Tag Archives: Miracle Jones

Author Interview: Miracle Jones

You know how sometimes you see a warning on some product like, “Warning: Contents under pressure” or “Danger: Flammable” and you think to yourself, “Well yeah. It’s an aerosol can full of gasoline.” Similarly an interview with Miracle Jones shouldn’t really need the disclaimer, “These are not my thoughts, and the fact that I am posting them here does not necessarily mean that I agree with or endorse them,” but I’m gonna go ahead and say it anyway.

With that in mind, be sure your head is fastened firmly to the top of your neck, and dive in to the wonderful weirdness of Miracle Jones.

Your writing is peppered with the weird and unusual. Your novels in particular feel like an ongoing game of personal one upmanship when it comes to bizzare concepts and strange ideas.

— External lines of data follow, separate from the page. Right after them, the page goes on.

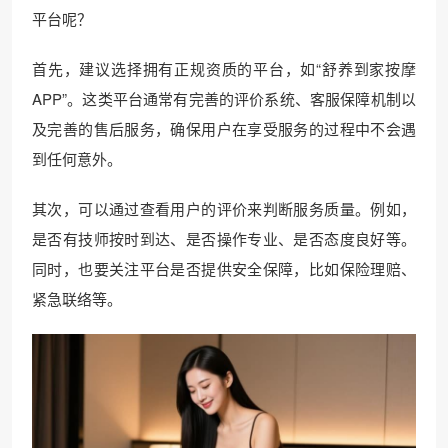
平台呢？
首先，建议选择拥有正规资质的平台，如“舒养到家按摩
APP”。这类平台通常有完善的评价系统、客服保障机制以
及完善的售后服务，确保用户在享受服务的过程中不会遇
到任何意外。
其次，可以通过查看用户的评价来判断服务质量。例如，
是否有技师按时到达、是否操作专业、是否态度良好等。
同时，也要关注平台是否提供安全保障，比如保险理赔、
紧急联络等。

Is this something you consciously try to do, or do you feel it comes naturally from who you are?

All I can say is that I delete more than I produce.

I try not to think about it very much.

Which writers do you admire, and/or which stories have you been inspired by?

I like writers.

I am more inspired by my friends than by writers I don’t know.  Jeanne Thornton, Bill Cheng, Anton Solomonik, Jason Laney, Kevin Carter, Chris Nicholas, Sarah Bridgins, Avi Hartman, the Belomlinsky family.  If you want, I can talk at great length about why these people are amazing.  Most of my ideas come from hanging out with these fine individuals who are always willing to put up with me, always ready to talk about crazy bullshit, always encouraging me to keep “publishing” stories in spite of a weary life of near-constant failure.  I consider myself extraordinarily lucky that I know so many original thinkers who don’t mind my ridiculous ways and restless mind.

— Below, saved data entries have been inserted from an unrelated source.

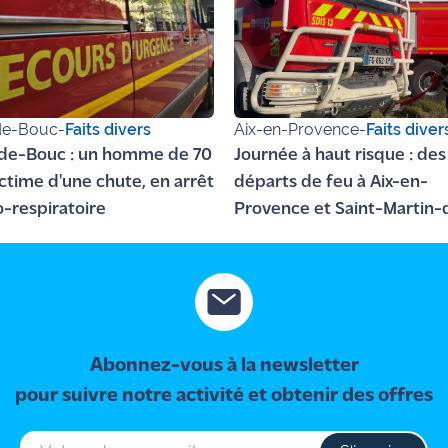
de-Bouc
-
Faits divers
Aix-en-Provence
-
Faits diver
de-Bouc : un homme de 70
Journée à haut risque : des
ictime d'une chute, en arrêt
départs de feu à Aix-en-
o-respiratoire
Provence et Saint-Martin-
Crau
Abonnez-vous à la newsletter
pour suivre notre activité et obtenir des offres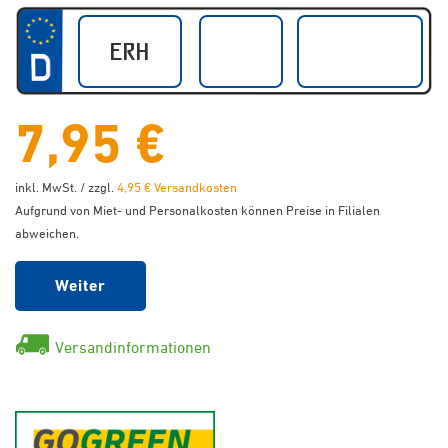
7,95 €
inkl. MwSt. / zzgl.
4,95 € Versandkosten
Aufgrund von Miet- und Personalkosten können Preise in Filialen
abweichen.
Weiter
Versandinformationen
GoGreen - Klimaneutraler Ver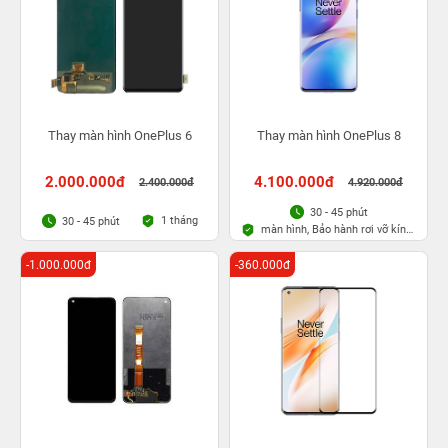
Thay màn hình OnePlus 6
Thay màn hình OnePlus 8
2.000.000đ
4.100.000đ
2.400.000đ
4.920.000đ
30 - 45 phút
1 tháng
30 - 45 phút
màn hình, Bảo hành rơi vỡ kính
1 lần trong 3 tháng
-1.000.000đ
-360.000đ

When it comes to people I admire, this is a long list, unfortunately.  Spider Robinson. Victor Hugo.  Bill Hicks. Charles Dickens.  Ursula Le Guin.  Alejandro Jodorowsky.  Bruce Lee.  Clive Barker.  Flannery O’Connor.  So many others.  Stephen King.  Kathy Acker.  Also, my Momma, even though we are so different we can barely be said to live on the same planet.  I think she would be proud of me if she had seen the things I have seen, but obviously I cannot download my life experience into her brain, and so there are tensions.  Also, I admire my Dad.  He is a really fucked-up dude but he hides it well and is also one of the least judgmental and most friendly people that I know.  I admire these qualities and have tried to cultivate them.  Also, he can drink me under the table, and all those years of youth I spent smoking weed, watching horror movies, and talking crazy, he was always like:  “hee hee, one day you are gonna be a writer, boy.”

Have you ever written something you felt uncomfortable about posting?

I have written a lot of problematic songs with my very good friend Jason Laney, who is a genius pianist and who shares my innate, Texassy love for the pointlessly controversial.   I have never been sure about how to promote any of these songs, even though I am very proud of them.  We used to sing them at shows, but I feel that they never found their proper audience.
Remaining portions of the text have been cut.